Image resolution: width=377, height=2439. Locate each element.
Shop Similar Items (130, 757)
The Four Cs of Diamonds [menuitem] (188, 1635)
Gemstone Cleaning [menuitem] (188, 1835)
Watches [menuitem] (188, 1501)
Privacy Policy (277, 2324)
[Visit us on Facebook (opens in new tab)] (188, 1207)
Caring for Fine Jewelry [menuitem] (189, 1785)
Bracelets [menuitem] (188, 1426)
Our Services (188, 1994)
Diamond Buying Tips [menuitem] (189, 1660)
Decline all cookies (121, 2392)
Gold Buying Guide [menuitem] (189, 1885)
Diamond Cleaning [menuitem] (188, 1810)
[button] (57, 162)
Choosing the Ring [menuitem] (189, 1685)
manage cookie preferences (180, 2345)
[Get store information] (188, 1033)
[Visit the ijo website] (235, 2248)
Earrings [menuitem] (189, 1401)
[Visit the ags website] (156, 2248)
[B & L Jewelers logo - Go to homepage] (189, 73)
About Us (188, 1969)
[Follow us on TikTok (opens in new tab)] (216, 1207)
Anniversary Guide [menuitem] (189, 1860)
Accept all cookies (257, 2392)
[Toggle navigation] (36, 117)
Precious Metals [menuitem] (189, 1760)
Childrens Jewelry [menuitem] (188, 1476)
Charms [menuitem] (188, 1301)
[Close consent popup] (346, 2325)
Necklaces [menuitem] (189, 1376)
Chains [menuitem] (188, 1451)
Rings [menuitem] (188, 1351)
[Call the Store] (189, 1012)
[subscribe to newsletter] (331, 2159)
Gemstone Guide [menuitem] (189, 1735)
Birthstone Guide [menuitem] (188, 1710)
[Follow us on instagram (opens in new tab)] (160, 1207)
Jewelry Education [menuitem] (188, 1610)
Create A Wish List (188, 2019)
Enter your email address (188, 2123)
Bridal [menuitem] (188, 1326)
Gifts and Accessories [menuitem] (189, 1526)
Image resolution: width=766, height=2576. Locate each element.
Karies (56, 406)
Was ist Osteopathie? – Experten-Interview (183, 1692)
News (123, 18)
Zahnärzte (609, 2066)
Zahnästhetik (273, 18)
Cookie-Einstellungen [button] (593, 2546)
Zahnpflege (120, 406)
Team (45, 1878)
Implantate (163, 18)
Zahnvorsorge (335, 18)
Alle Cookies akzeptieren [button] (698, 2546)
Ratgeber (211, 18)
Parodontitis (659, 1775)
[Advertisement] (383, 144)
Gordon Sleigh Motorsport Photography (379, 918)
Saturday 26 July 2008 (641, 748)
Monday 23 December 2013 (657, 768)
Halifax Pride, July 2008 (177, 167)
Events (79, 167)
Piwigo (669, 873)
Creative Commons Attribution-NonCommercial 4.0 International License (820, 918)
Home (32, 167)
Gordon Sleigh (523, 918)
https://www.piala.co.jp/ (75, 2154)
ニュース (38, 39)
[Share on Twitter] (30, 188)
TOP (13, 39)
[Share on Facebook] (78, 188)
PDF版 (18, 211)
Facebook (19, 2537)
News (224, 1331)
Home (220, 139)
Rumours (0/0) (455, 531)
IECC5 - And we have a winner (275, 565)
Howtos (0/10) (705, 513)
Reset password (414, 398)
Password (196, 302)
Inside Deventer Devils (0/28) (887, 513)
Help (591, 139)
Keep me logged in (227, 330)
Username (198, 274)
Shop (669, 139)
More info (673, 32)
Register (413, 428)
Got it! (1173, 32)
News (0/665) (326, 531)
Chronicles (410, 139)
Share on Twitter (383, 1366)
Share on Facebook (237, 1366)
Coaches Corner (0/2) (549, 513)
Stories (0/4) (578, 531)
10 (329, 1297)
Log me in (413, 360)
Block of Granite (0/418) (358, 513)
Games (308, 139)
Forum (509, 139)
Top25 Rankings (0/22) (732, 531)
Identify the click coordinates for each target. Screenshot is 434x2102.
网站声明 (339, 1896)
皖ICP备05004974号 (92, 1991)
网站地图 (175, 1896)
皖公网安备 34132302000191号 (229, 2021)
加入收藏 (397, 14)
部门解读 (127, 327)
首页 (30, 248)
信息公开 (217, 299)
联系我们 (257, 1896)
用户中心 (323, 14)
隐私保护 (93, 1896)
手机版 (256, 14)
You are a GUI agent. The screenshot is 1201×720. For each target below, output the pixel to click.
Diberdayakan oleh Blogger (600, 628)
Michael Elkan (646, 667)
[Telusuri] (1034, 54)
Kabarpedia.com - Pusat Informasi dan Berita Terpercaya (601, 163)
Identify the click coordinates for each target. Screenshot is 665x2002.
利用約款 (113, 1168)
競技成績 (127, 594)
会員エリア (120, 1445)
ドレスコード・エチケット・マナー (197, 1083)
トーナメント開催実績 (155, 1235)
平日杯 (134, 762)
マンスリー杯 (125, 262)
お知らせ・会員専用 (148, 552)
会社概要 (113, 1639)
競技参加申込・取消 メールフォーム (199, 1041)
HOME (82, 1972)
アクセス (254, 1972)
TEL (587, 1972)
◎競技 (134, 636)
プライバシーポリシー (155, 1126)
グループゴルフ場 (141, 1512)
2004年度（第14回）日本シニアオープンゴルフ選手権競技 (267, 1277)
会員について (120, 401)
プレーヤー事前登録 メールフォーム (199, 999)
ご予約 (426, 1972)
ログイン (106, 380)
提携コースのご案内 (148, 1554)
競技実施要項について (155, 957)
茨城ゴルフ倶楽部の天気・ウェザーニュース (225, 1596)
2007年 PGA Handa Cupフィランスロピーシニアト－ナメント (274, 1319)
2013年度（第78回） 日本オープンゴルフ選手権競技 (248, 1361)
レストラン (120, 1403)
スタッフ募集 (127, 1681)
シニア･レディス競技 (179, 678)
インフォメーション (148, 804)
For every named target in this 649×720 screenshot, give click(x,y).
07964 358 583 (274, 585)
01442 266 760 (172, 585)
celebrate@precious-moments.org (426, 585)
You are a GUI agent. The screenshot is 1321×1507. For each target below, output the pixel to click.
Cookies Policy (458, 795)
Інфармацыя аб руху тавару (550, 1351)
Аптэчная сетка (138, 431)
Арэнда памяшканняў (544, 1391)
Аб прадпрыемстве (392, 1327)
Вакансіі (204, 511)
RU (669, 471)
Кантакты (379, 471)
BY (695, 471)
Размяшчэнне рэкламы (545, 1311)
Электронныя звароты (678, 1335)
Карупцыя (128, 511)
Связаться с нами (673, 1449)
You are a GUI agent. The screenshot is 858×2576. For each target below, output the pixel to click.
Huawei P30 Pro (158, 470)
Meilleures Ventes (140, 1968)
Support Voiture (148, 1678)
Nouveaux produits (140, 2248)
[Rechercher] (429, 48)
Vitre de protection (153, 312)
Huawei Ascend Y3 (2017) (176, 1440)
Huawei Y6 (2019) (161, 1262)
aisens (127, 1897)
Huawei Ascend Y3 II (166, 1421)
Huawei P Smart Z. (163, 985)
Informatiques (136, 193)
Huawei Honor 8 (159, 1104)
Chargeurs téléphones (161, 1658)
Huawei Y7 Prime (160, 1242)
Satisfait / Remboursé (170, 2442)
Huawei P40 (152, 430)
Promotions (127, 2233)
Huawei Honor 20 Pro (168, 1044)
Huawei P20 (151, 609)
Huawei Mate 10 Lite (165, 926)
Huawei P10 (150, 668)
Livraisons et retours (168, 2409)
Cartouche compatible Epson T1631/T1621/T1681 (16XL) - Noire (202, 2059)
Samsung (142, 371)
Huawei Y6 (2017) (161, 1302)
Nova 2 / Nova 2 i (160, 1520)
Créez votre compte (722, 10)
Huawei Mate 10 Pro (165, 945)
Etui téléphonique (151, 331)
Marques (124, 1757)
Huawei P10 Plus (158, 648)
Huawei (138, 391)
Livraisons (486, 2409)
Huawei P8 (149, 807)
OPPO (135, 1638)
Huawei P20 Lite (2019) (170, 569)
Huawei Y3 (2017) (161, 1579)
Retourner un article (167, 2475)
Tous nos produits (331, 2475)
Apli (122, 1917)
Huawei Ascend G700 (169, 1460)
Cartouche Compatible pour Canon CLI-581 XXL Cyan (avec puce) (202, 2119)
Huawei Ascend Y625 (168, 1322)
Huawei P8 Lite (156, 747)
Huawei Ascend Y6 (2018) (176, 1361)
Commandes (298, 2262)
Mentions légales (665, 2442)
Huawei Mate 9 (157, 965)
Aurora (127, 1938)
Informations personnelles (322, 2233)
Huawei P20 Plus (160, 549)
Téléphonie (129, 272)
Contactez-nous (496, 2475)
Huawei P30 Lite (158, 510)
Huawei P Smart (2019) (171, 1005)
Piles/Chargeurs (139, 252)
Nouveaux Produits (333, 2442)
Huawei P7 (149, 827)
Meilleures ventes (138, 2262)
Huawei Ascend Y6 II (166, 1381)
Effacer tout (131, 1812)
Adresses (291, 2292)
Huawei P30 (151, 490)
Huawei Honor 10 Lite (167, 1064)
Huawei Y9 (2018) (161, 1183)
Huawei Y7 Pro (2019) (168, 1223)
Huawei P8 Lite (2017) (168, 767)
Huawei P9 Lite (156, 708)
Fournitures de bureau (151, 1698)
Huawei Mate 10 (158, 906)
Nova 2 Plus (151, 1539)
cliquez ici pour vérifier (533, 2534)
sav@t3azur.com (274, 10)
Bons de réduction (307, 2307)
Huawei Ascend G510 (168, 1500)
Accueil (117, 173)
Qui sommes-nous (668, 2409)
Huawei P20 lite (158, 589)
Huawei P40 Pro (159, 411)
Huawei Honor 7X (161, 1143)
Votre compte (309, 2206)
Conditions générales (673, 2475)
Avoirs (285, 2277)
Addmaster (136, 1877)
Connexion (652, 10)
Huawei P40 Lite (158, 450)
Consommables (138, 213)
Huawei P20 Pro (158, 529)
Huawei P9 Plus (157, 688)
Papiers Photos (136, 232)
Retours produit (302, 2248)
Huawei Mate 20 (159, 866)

How to complete this task:
Exactly as written, reproduce the lines of the data above from the first line through the line where "Childrens Jewelry [menuitem] (188, 1476)" appears.

Task answer:
Image resolution: width=377, height=2439. Locate each element.
Shop Similar Items (130, 757)
The Four Cs of Diamonds [menuitem] (188, 1635)
Gemstone Cleaning [menuitem] (188, 1835)
Watches [menuitem] (188, 1501)
Privacy Policy (277, 2324)
[Visit us on Facebook (opens in new tab)] (188, 1207)
Caring for Fine Jewelry [menuitem] (189, 1785)
Bracelets [menuitem] (188, 1426)
Our Services (188, 1994)
Diamond Buying Tips [menuitem] (189, 1660)
Decline all cookies (121, 2392)
Gold Buying Guide [menuitem] (189, 1885)
Diamond Cleaning [menuitem] (188, 1810)
[button] (57, 162)
Choosing the Ring [menuitem] (189, 1685)
manage cookie preferences (180, 2345)
[Get store information] (188, 1033)
[Visit the ijo website] (235, 2248)
Earrings [menuitem] (189, 1401)
[Visit the ags website] (156, 2248)
[B & L Jewelers logo - Go to homepage] (189, 73)
About Us (188, 1969)
[Follow us on TikTok (opens in new tab)] (216, 1207)
Anniversary Guide [menuitem] (189, 1860)
Accept all cookies (257, 2392)
[Toggle navigation] (36, 117)
Precious Metals [menuitem] (189, 1760)
Childrens Jewelry [menuitem] (188, 1476)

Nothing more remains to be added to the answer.